I know that Truffle is based on partial evaluation; how close are you to Futamura #2? That'd relieve you of the burden of having to care about what an "interpreter stack frame" even looks like. OTOH I can confirm that the same kind of speculation in optimization has to occur during self-application.
The interpreter I'm building right now will essentially be a JIT, but it will JIT to an internal IR instead of machine code. My plan is to eventually have it operate on compact and optimized stack frames as native code would.
> essential for high performance dynamic language implementations
Is it? Objective-C is a dynamic language (AOT-compiled) that doesn't have these features, and it is possible to write very high performance code with it.
I don't have any numbers, but I think it's generally possible to write very high performance code in Objective C... by not using the dynamic language features of it such as message sends.
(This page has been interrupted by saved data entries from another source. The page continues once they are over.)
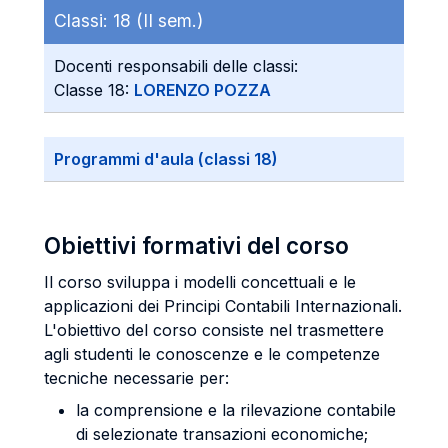
Classi:
18 (II sem.)
Docenti responsabili delle classi:
Classe 18:
LORENZO POZZA
Programmi d'aula (classi 18)
Obiettivi formativi del corso
Il corso sviluppa i modelli concettuali e le
applicazioni dei Principi Contabili Internazionali.
L'obiettivo del corso consiste nel trasmettere
agli studenti le conoscenze e le competenze
tecniche necessarie per:
la comprensione e la rilevazione contabile
di selezionate transazioni economiche;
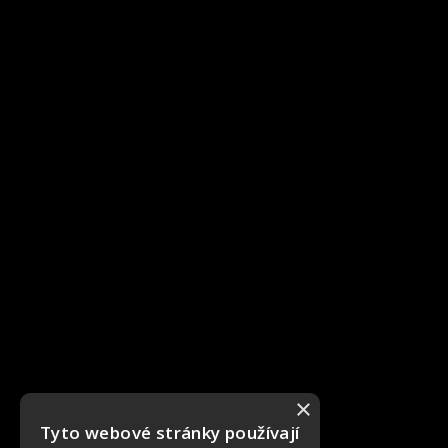
×
Tyto webové stránky používají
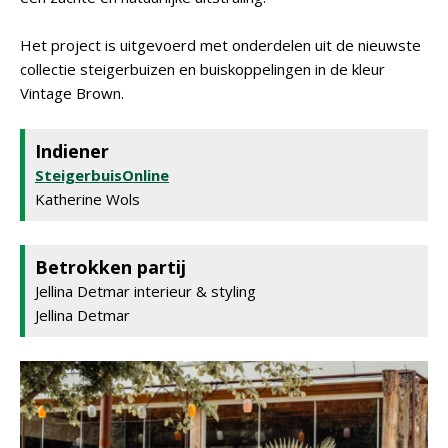
Het project is uitgevoerd met onderdelen uit de nieuwste
collectie steigerbuizen en buiskoppelingen in de kleur
Vintage Brown.
Indiener
SteigerbuisOnline
Katherine Wols
Betrokken partij
Jellina Detmar interieur & styling
Jellina Detmar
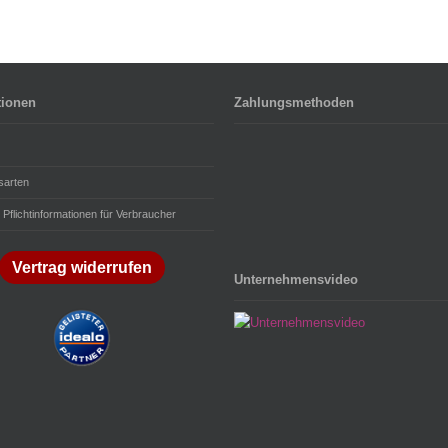
tionen
Zahlungsmethoden
sarten
 Pflichtinformationen für Verbraucher
Vertrag widerrufen
Unternehmensvideo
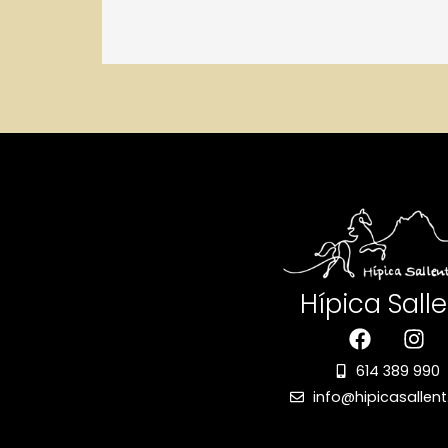
Hípica Sall
614 389 990
info@hipicasallen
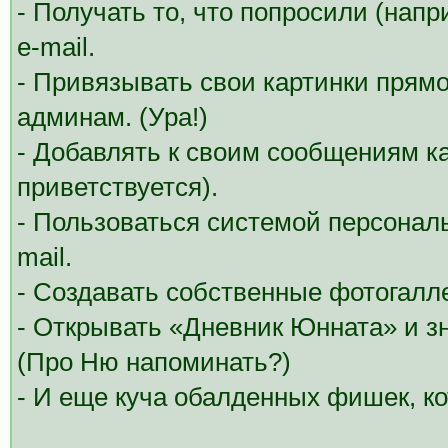
- Получать то, что попросили (нап
e-mail.
- Привязывать свои картинки прямо
админам. (Ура!)
- Добавлять к своим сообщениям ка
приветствуется).
- Пользоваться системой персонал
mail.
- Создавать собственные фотогалле
- Открывать «Дневник Юнната» и з
(Про Ню напоминать?)
- И еще куча обалденных фишек, к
Objective C I believe does a globally cached method lookup for every message send (!) and so can't inline through message sends (!), and since inlining is the mother of all optimisations I would imagine this would severely limit performance if you tried to use a lot of message sends in your inner loops. We should actually think about doing that experiment to see what the cost would be.
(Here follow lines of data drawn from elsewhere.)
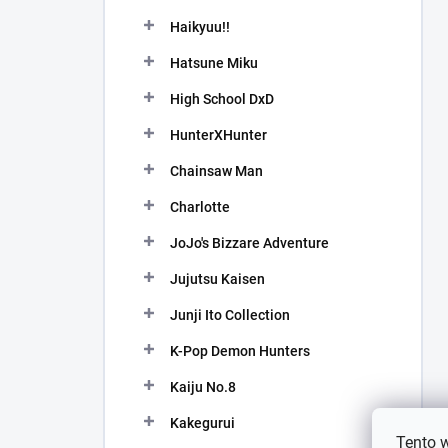
Haikyuu!!
Hatsune Miku
High School DxD
HunterXHunter
Chainsaw Man
Charlotte
JoJo's Bizzare Adventure
Jujutsu Kaisen
Junji Ito Collection
K-Pop Demon Hunters
Kaiju No.8
Kakegurui
Tento 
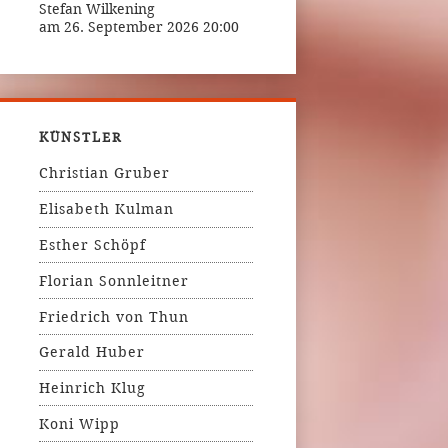
Stefan Wilkening
am 26. September 2026 20:00
KÜNSTLER
Christian Gruber
Elisabeth Kulman
Esther Schöpf
Florian Sonnleitner
Friedrich von Thun
Gerald Huber
Heinrich Klug
Koni Wipp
In a language like Ruby almost all operators, even basic arithmetic, are dynamic method calls, so you can't avoid using message sends anywhere. I think if you tried to do that in Objective C things might grind to a halt.
Objective C also lacks many dynamic language features which are the ones solved through speculative optimisation, such as integer overflow, access to frames as objects, and so on.
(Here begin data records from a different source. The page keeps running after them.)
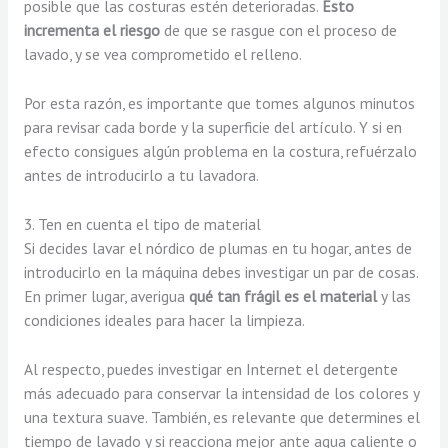
posible que las costuras estén deterioradas.
Esto
incrementa el riesgo
de que se rasgue con el proceso de
lavado, y se vea comprometido el relleno.
Por esta razón, es importante que tomes algunos minutos
para revisar cada borde y la superficie del artículo. Y si en
efecto consigues algún problema en la costura, refuérzalo
antes de introducirlo a tu lavadora.
3. Ten en cuenta el tipo de material
Si decides lavar el nórdico de plumas en tu hogar, antes de
introducirlo en la máquina debes investigar un par de cosas.
En primer lugar, averigua
qué tan frágil es el material
y las
condiciones ideales para hacer la limpieza.
Al respecto, puedes investigar en Internet el detergente
más adecuado para conservar la intensidad de los colores y
una textura suave. También, es relevante que determines el
tiempo de lavado y si reacciona mejor ante agua caliente o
I'm not an expert on Object C though so happy to be corrected.
> but I think it's generally possible to write very high performance code in Objective C... by not using the dynamic language features of it such as message sends.
Yes, that's a common misconception...with a grain of truth. In my experience, you get the best performance by judiciously mixing dynamic and static features. And yes, that means eschewing some dynamic features in some inner loops (The 97:3 rule applies). However, you can also often gain significant performance by hiding behind a polymorphic dispatch.
For example, I reimplemented Apple's binary plist parsers+generators in Objective-C (from C) for a significant speed boost: the polymorphic implementation allowed me to put in override points for things such as lazy loading, and interface-based (de-)serialization removes the need for a generic intermediate representation. Compared to those advantages, the cost of message-sends is negligible (and optimizable if it becomes a problem).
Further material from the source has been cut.